During the course of the evening, we shared. We shared our experiences in the divinity school… the glimmers of hope that we have seen and the areas in which we still feel hopeless. I was able to share about my experience of frustration with a classmate over the subordination of women (see past blog: A Day in the Life) to the reaction of stunned faces rather than the reaction of “she’s right!”or confusion. Others were also able to share their experiences… their frustration with those who will only refer to God as “He”, their pain at the lack of interest of their peers at these vital matters of equality, their musings of pain and hope in the years past. We shared, and I felt not so alone.

In this sharing, I was able to share myself… to speak my reality… that I am a lesbian at a divinity school.

It was the second time in the 66 days that I have been in divinity school that I have felt real support and care (shout out to Elizabeth for time #1). Yes, others have been kind, I do not want to diminish the goodness others’ have shown me. The sincere questions asked by those in my spiritual formation group, the outrage at the rock throwing incident by those in my pastoral care class, the genuine questions and wholehearted support of my small group. I have yet to have an experience (minus the stupid rock throwing, but that doesn’t count because I didn’t know them) that was negative. I have received no hostility and that has been a blessing.

But, in a way, I have been settling. Nesting myself in a place of question and speculation. Always wondering… what do they really think of me? Will this effect our friendship in the long run? What happens when I want to get married (this is a long long way down the road, mind you. Gotta find someone to marry first 🙂 ). But, when that does happen, would these friends come to my wedding? Or would that be where they draw the line? And, what do they think of my spirituality? Do they believe that I am living in sin? Maybe this is not the case, maybe I need to give people more credit, but the reality is that many of my friends do not feel the same way as I do about the sanctity of same-sex relationships. And that is TOTALLY OK. I would rather people be honest with me, and that we navigate this controversial issue as friends, and maybe even agree to disagree. I absolutely need those people in my life (shout out to Trigger!).

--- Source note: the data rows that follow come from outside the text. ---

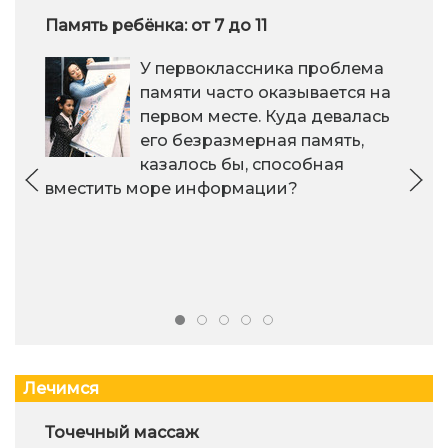
Память ребёнка: от 7 до 11
У первоклассника проблема
памяти часто оказывается на
первом месте. Куда девалась
его безразмерная память,
казалось бы, способная
вместить море информации?
Лечимся
Точечный массаж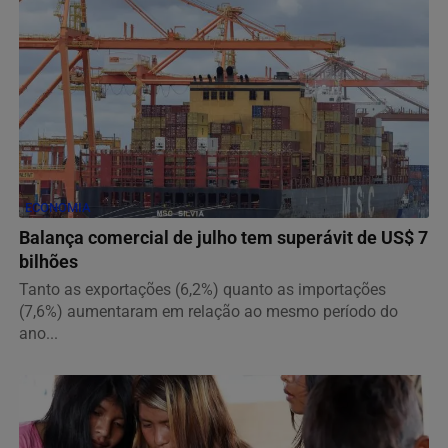
ECONOMIA
Balança comercial de julho tem superávit de US$ 7
bilhões
Tanto as exportações (6,2%) quanto as importações
(7,6%) aumentaram em relação ao mesmo período do
ano...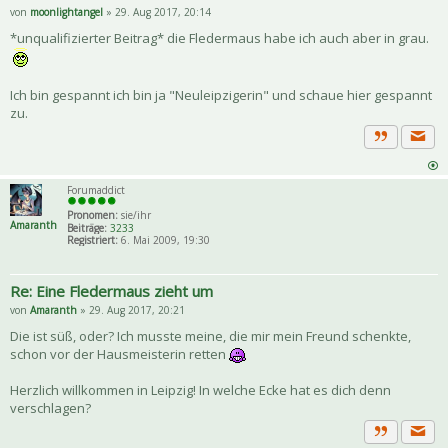
von
moonlightangel
» 29. Aug 2017, 20:14
*unqualifizierter Beitrag* die Fledermaus habe ich auch aber in grau.
Ich bin gespannt ich bin ja "Neuleipzigerin" und schaue hier gespannt
zu.
Priva
Zitat
Forumaddict
Pronomen:
sie/ihr
Amaranth
Beiträge:
3233
Registriert:
6. Mai 2009, 19:30
Re: Eine Fledermaus zieht um
von
Amaranth
» 29. Aug 2017, 20:21
Die ist süß, oder? Ich musste meine, die mir mein Freund schenkte,
schon vor der Hausmeisterin retten
Herzlich willkommen in Leipzig! In welche Ecke hat es dich denn
verschlagen?
Priva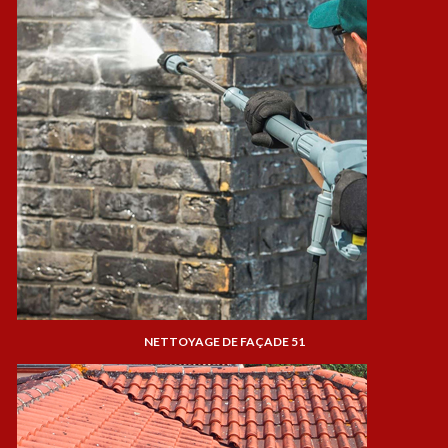
NETTOYAGE DE FAÇADE 51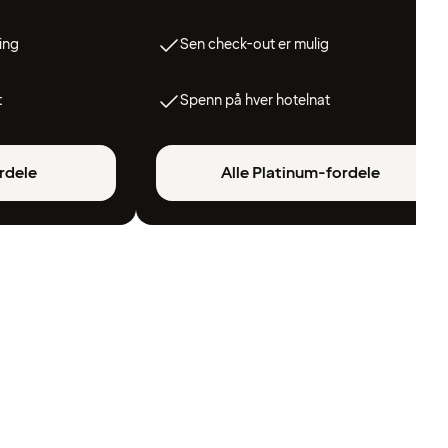
ing
Sen check-out er mulig
t
Spenn på hver hotelnat
rdele
Alle Platinum-fordele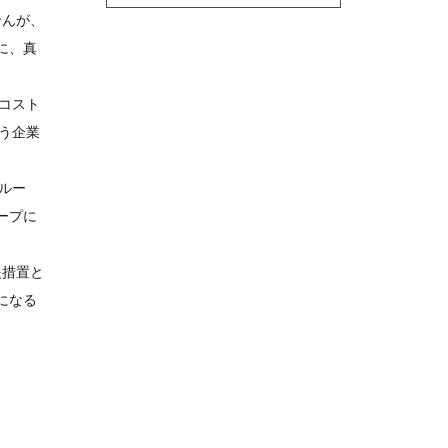
せんが、
に、真
コスト
う企業
ルー
ープに
援措置と
になる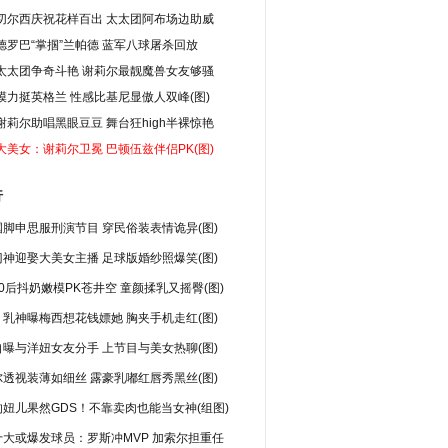
切尔西庆祝花样百出 太太团阿布场边助威
德罗巴“掌掴”兰帕德 蓝军八球屠杀回放
太太团争奇斗艳 谢莉尔最靓魔兽女友够骚
模力挺英格兰 性感比基尼显傲人双峰(图)
谢莉尔助唱黑眼豆豆 舞台狂high半裸惊艳
大美女：谢莉尔卫冕 巴顿伍兹伴侣PK(图)
行
脚申思服刑演节目 穿民俗装表情诡异(图)
神迎娶大美女主播 足球版婚纱照爆笑(图)
0后抖奶嫩模PK苍井空 童颜揉乳又摇臀(图)
乳神曝梅西想花钱嫖她 胸夹手机走红(图)
曝与洋妞女友分手 上节目与美女热聊(图)
透视装薄如细丝 露豪乳嘟红唇秀黑丝(图)
妞儿果然GDS！不靠卖肉也能当女神(组图)
十大或爆发球员：罗斯冲MVP 加索尔担重任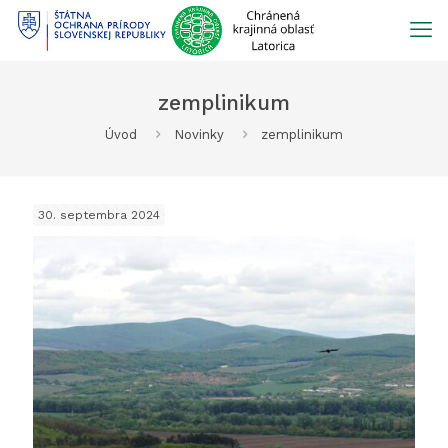
Prejsť
na
obsah
zemplinikum
Úvod
Novinky
zemplinikum
30. septembra 2024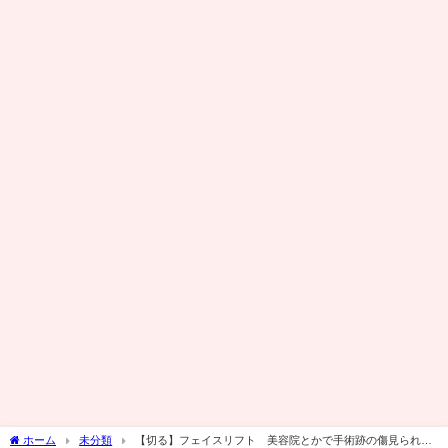
ホーム
未分類
【切る】フェイスリフト 美容院とかで手術跡の傷見られた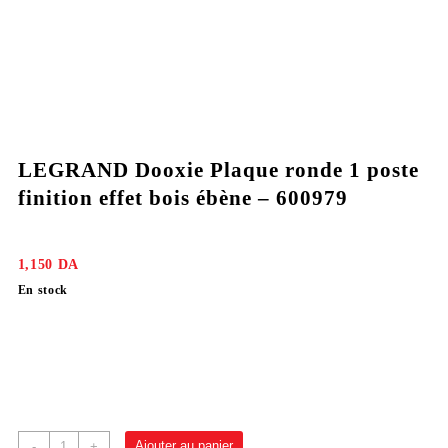
LEGRAND Dooxie Plaque ronde 1 poste
finition effet bois ébène – 600979
1,150
DA
En stock
Ajouter au panier
-
+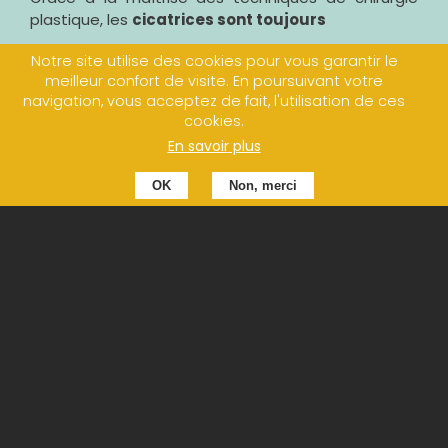
plastique, les
cicatrices sont toujours
positionnées de manière stratégiquement
Notre site utilise des cookies pour vous garantir le
meilleur confort de visite. En poursuivant votre
discrètes
, comme dans un pli naturel pré-
navigation, vous acceptez de fait, l'utilisation de ces
existant
cookies.
ou
bien positionnées selon des axes
En savoir plus
spécifiques
: les lignes de moindre tension
du corps humain ou lignes de Langer
OK
Non, merci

But at the same time, I need more. I need support. I need to not feel like I am less than. I need a safe place to vent. I need to feel not alone…

I had known coming into this divinity school thing that it was going to be a difficult time and that I would have to fight some battles. What I did not realize was that I could not fight them alone. How silly and arrogant of me!

These moments of hope that I have experienced throughout my time here, they have assuaged my thirst for support. I have had sips of water when I have been dying of thirst, and I am so grateful for those drinks. But this experience this weekend was more than a sip. I found a fountain, and my thirst was not just assuaged, but quenched. I was not just satisfied, but filled.

Appendum: These experiences of support, lack thereof, and everything in between, have been directly connected to my experiences at divinity school. While this tension of opinions also exists at my church (at almost any church), I have felt a great sense of support from people there. (Didn’t want to not give credit where credit was due.)